Looking at their displays I couldn’t help notice the difference between their zines and those stocked in the archive. Tom Maher, one of the librarians at the zine archive, explains that in recent years, spurred by the dawn of the internet and every spotty teenager downloading Photoshop, zines have become more entwined with arts and crafts, illustration and comics:
“Zines have become much more an exercise in design than they had ever previously been. I can’t make my mind up if that’s because all the fairweather zinesters have simply migrated to the internet, meaning that zines are a choice now rather than a necessity, or if it’s because people are just generally becoming more design savvy.”
This was quite evident at the fair, where a number of zines focused a great deal on a heavy art aesthetic rather than the heavy text format common to the archive.
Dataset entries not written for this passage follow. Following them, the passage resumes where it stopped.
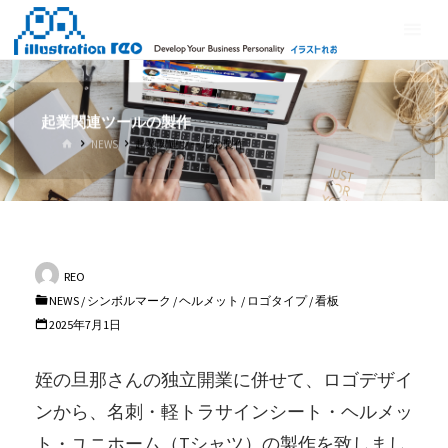
コ
イ
ン
ラ
テ
ス
ン
ト
ツ
起業関連ツールの製作
れ
へ
ホ
NEWS
起業関連ツールの製作
ス
お
ー
ム
キ
ッ
プ
REO
NEWS
/
シンボルマーク
/
ヘルメット
/
ロゴタイプ
/
看板
2025年7月1日
姪の旦那さんの独立開業に併せて、ロゴデザイ
ンから、名刺・軽トラサインシート・ヘルメッ
ト・ユニホーム（Tシャツ）の製作を致しまし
Perzines (personal zines) and comics seemed to be more prevalent than the traditional hobbyist zines, fanzines and political zines.
Blogging, Twitter, Tumblr and other social media have taken over the role that zines held. A new generation have appropriated zines. They focus on InDesign constructed layouts, scanned pen drawings, some beautifully bound with twine and a tendency to retreat from the standard 80 g/sm page weight. While the format has shifted, zines have always been anti-commercial, political and social devices. The question is: has this ethos also translated to modern day zine making?
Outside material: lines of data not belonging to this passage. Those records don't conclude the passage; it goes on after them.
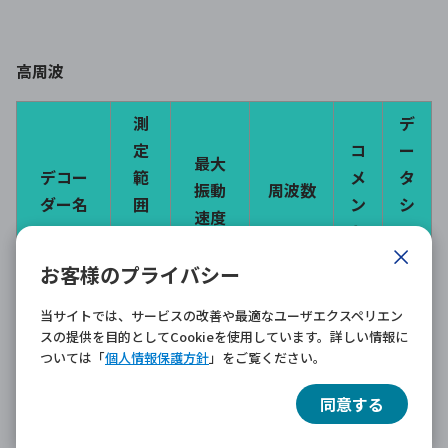
高周波
測
デ
定
コ
ー
最大
デコー
範
メ
タ
振動
周波数
ダー名
囲
ン
シ
速度
の
ト
ー
数
ト
お客様のプライバシー
デ
当サイトでは、サービスの改善や最適なユーザエクスペリエン
速度デ
ー
スの提供を目的としてCookieを使用しています。詳しい情報に
コーダ
必
タ
ついては「
個人情報保護方針
」をご覧ください。
9
ー D-
須
シ
同意する
VD-4N
ー
ト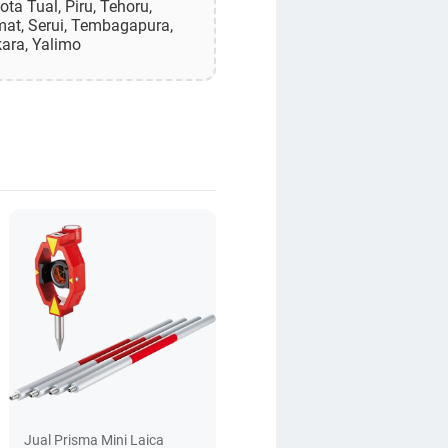
a Tual, Piru, Tehoru,
mat, Serui, Tembagapura,
kara, Yalimo
Jual Prisma Mini Laica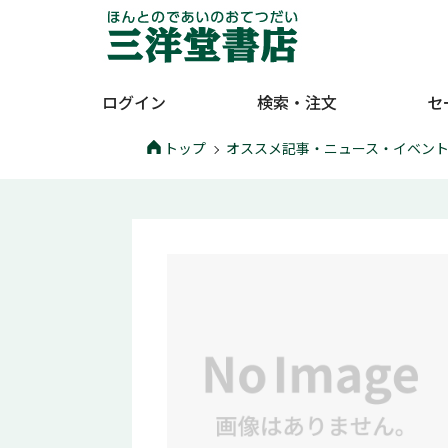
ログイン
検索・注文
セ
トップ
オススメ記事・ニュース・イベン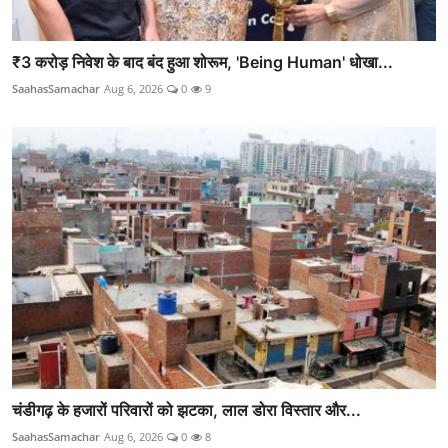
₹3 करोड़ निवेश के बाद बंद हुआ शोरूम, 'Being Human' धोखा...
SaahasSamachar
Aug 6, 2026
0
9
चंडीगढ़ के हजारों परिवारों को झटका, लाल डोरा विस्तार और...
SaahasSamachar
Aug 6, 2026
0
8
While many zines that dealt with these issues have found a home on the internet, some still find zines a necessity when it comes to traceability, since anonymity online can be difficult. The converse is also true: a zine that has the author’s name stamped on it makes the group/author more intimately known instead of being a bookmarked page, lost in the depths of Google Chrome. The Dublin based anarcha-feminist-collective RAG publishes a zine in this manner to raise awareness of their views, most notably concerning the ongoing abortion rights campaign.
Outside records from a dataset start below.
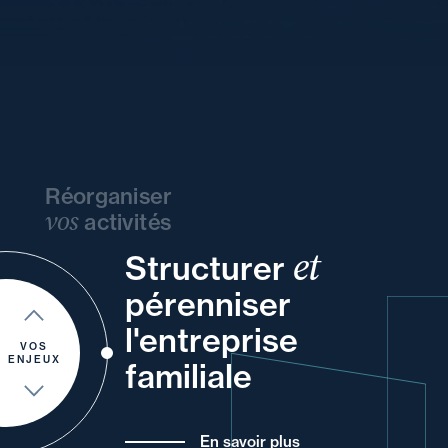
Réorganiser
vos
activités
et
Structurer
de
et
vos
vos
votre
vos
pérenniser
votre
et
votre
un
et
l'entreprise
de
pour
de vos
VOS
ENJEUX
familiale
En savoir plus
Patrick Murphy, who writes It’s Horrible Having A Head and is behind the Iamdestroyer comic, argues that zines should always comment on political or social issues: “Zines are the purest form of media because anyone can do them and [they] should be used to comment about the important stuff mainstream media won’t”.
A recent favourite of mine is Lou Walker’s Goorth Barks and the legend of Croak Park – a satirical look at how bizarre and sweeping the Garth Brooks concert scandal became. I am also looking at one titled It’s a disgrace Joe: Moral Panics on Irish Radio. Another zine is over twenty years old and is written by Dublin Bus drivers. These zines are an example of how specific and localised the focus of one’s work can be,so as to make the reachability offered by the internet unnecessary. By crafting these seemingly mundane and niche topics into tactile objects, they can be transformed into a unique physical expression of someone’s bizarre idiosyncratic relationship with his environment – zines say more about the author than the topic.
Like the archive, zines often go forgotten, lost in grotty alleyways and overshadowed by mainstream media. Their lack of popularity has become their defining feature. Any zine that becomes mainstream ceases to be a zine because it has lost its ‘alternative’ character. What may be viewed as a disadvantage has becomes an advantage, so if you want to support zine culture, buy a zine – just don’t tell anyone.